Surprisingly I have MORE makeovers to share. The weather has been fairly cold and dreary but we have had enough warm days here and there to get a little work done. I get kind of lazy during the winter months…when it is cold and dreary I like to curl up and read. When it is warmer, I NEED to be out working…either at the apartments or on projects.
This first dresser makeover is something you could pretty much do inside on a cold day.
The only thing I had to take it outside to do was distress and seal. But honestly you could do both inside.
I use latex paint for my chalk paint recipe (5 tbs. of Plaster of Paris, 3 tbs. of water, mixed well, then add 2 cups of flat latex paint) and that can used inside.
To do a “wet sand” you would use a sponge with a scrubby on one side…something like this…
After the second coat of chalk paint, before it has thoroughly dried, you would take your sponge, wet it (DAMP NOT DRIPPING!) and start “scrubbing” the areas you want to distress…kind of like dry sand distressing. Keep a bucket of water on hand to rinse the sponge periodically. Doing it like that cuts down on the “dust” created when you dry sand, so you can do it inside.
Then I just seal the entire piece by brushing on a polycrylic (or wax if that is your preference.)
Rather than spend the money on all new hardware, I painted the existing hardware. I use a spray primer and spray paint so that needs to be done outside…but truthfully, you could live with the existing hardware until warmer weather…or just replace it.
But all in all, you COULD do this entire project inside…and it is well worth the time when you consider how much better it looks!
This next piece pretty much had to be done outside on warmer days…I wanted a high gloss lacquer finish on the cabinet and that entails spraying. And I wanted to strip the old finish on the drawer fronts and that definitely has to be done outside.!
I removed and labeled each drawer…that is a MUST because the drawers need to go back into their original position…just mark the underside with a pencil.
I removed the old finish on the drawer fronts using THIS process! I know I refer back to this tutorial a lot, but it is the BEST way to remove old finish or paint…it works and on projects like this, it probably only took me about 30 minutes to remove the old finish on these drawer fronts. Once the old finish was removed, I applied three coats of tung oil finish, rubbing with 0000 steel wool and tack cloth between each coat.
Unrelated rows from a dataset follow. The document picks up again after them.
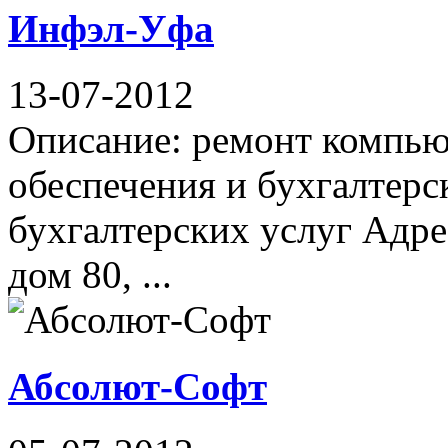
Инфэл-Уфа
13-07-2012
Описание: ремонт компью
обеспечения и бухгалтерс
бухгалтерских услуг Адре
дом 80, ...
Абсолют-Софт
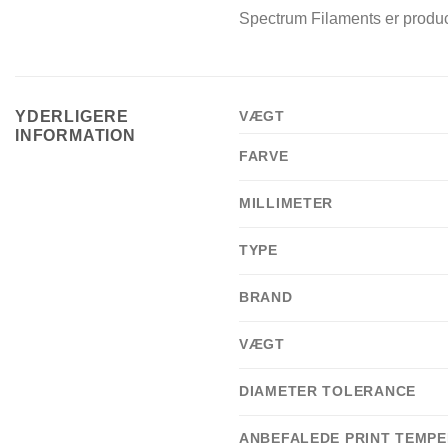
Spectrum Filaments er produc
YDERLIGERE
VÆGT
INFORMATION
FARVE
MILLIMETER
TYPE
BRAND
VÆGT
DIAMETER TOLERANCE
ANBEFALEDE PRINT TEMP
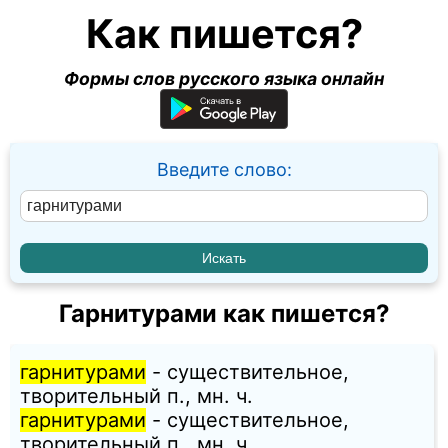
Как пишется?
Формы слов русского языка онлайн
Введите слово:
Гарнитурами как пишется?
гарнитурами
- существительное,
творительный п., мн. ч.
гарнитурами
- существительное,
творительный п., мн. ч.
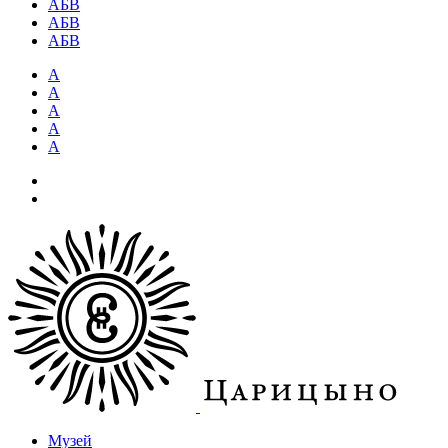
АБВ
АБВ
АБВ
А
А
А
А
А
Музей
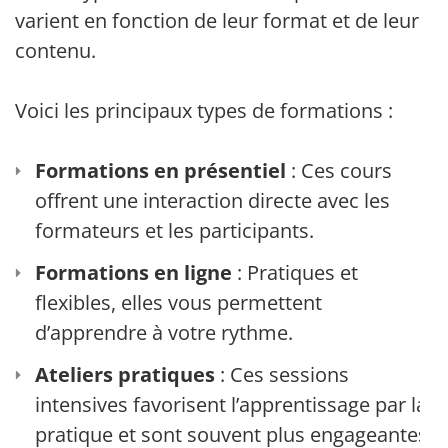
varient en fonction de leur format et de leur
contenu.
Voici les principaux types de formations :
Formations en présentiel
: Ces cours
offrent une interaction directe avec les
formateurs et les participants.
Formations en ligne
: Pratiques et
flexibles, elles vous permettent
d’apprendre à votre rythme.
Ateliers pratiques
: Ces sessions
intensives favorisent l’apprentissage par la
pratique et sont souvent plus engageantes.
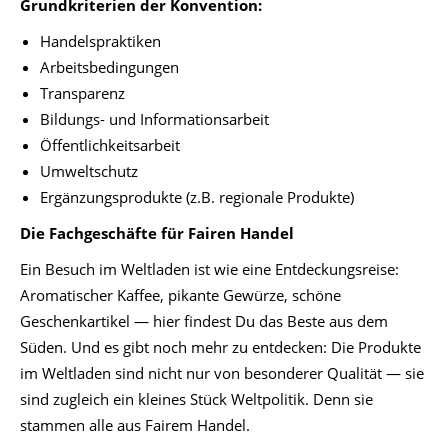
Grundkriterien der Konvention:
Handelspraktiken
Arbeitsbedingungen
Transparenz
Bildungs- und Informationsarbeit
Öffentlichkeitsarbeit
Umweltschutz
Ergänzungsprodukte (z.B. regionale Produkte)
Die Fachgeschäfte für Fairen Handel
Ein Besuch im Weltladen ist wie eine Entdeckungsreise:
Aromatischer Kaffee, pikante Gewürze, schöne
Geschenkartikel — hier findest Du das Beste aus dem
Süden. Und es gibt noch mehr zu entdecken: Die Produkte
im Weltladen sind nicht nur von besonderer Qualität — sie
sind zugleich ein kleines Stück Weltpolitik. Denn sie
stammen alle aus Fairem Handel.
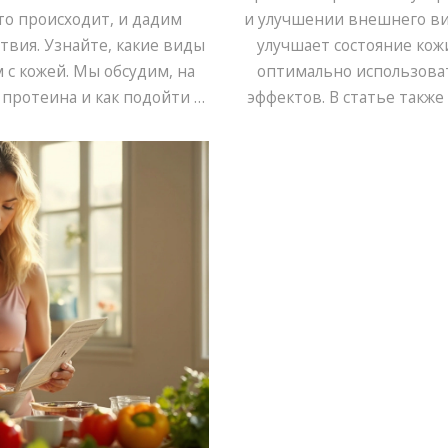
то происходит, и дадим
и улучшении внешнего ви
твия. Узнайте, какие виды
улучшает состояние кожи
с кожей. Мы обсудим, на
оптимально использоват
протеина и как подойти к
эффектов. В статье такж
енщин.
протеина и его безоп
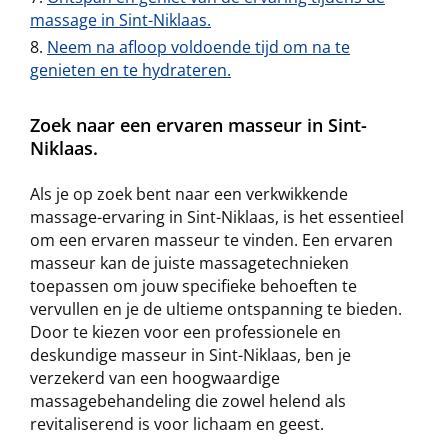
massage in Sint-Niklaas.
Neem na afloop voldoende tijd om na te
genieten en te hydrateren.
Zoek naar een ervaren masseur in Sint-
Niklaas.
Als je op zoek bent naar een verkwikkende
massage-ervaring in Sint-Niklaas, is het essentieel
om een ervaren masseur te vinden. Een ervaren
masseur kan de juiste massagetechnieken
toepassen om jouw specifieke behoeften te
vervullen en je de ultieme ontspanning te bieden.
Door te kiezen voor een professionele en
deskundige masseur in Sint-Niklaas, ben je
verzekerd van een hoogwaardige
massagebehandeling die zowel helend als
revitaliserend is voor lichaam en geest.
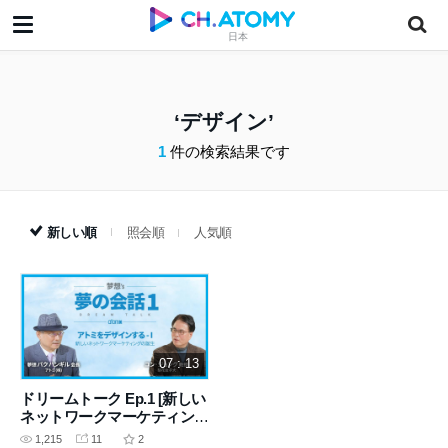
日本
デザイン
1
件の検索結果です
新しい順
照会順
人気順
07 : 13
ドリームトーク Ep.1 [新しい
ネットワークマーケティング
の誕生]
1,215
11
2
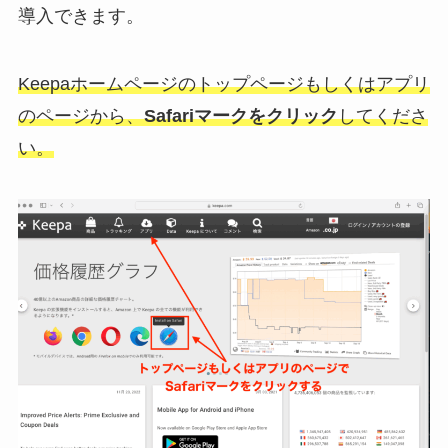
導入できます。
Keepaホームページのトップページもしくはアプリ
のページから、
Safariマークをクリック
してくださ
い。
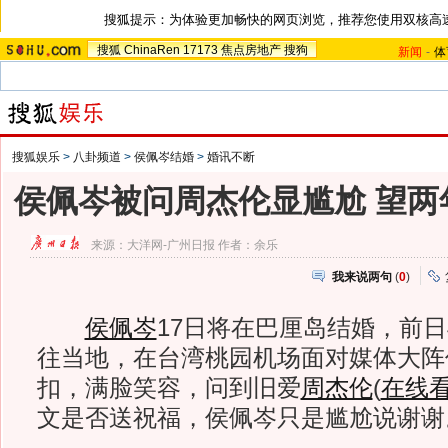
搜狐提示：为体验更加畅快的网页浏览，推荐您使用双核高
搜狐
ChinaRen
17173
焦点房地产
搜狗
新闻
-
体
搜狐娱乐
>
八卦频道
>
侯佩岑结婚
>
婚讯不断
侯佩岑被问周杰伦显尴尬 望两
来源：
大洋网-广州日报
作者：余乐
我来说两句
(
0
)
侯佩岑
17日将在巴厘岛结婚，前
往当地，在台湾桃园机场面对媒体大阵
扣，满脸笑容，问到旧爱
周杰伦
(
在线
文是否送祝福，侯佩岑只是尴尬说谢谢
I sprayed the “cabinet” with Kilz, sanded and wiped with tack cloth, and then sprayed 3 LIGHT coats of white lacquer (KTSP).
As you can see from the “before” picture, it did not have legs…but it would have originally and there was even places on the underside to screw in the legs. I ordered new legs HERE and stained them to match the oiled drawer fronts.
Each is completely different and each required a different technique…but both were relatively simple and make a huge impact.
AGAIN, I am sharing how easy it is to do this because AGAIN…
LIFE IS TOO SHORT TO LIVE WITH UGLY FURNITURE!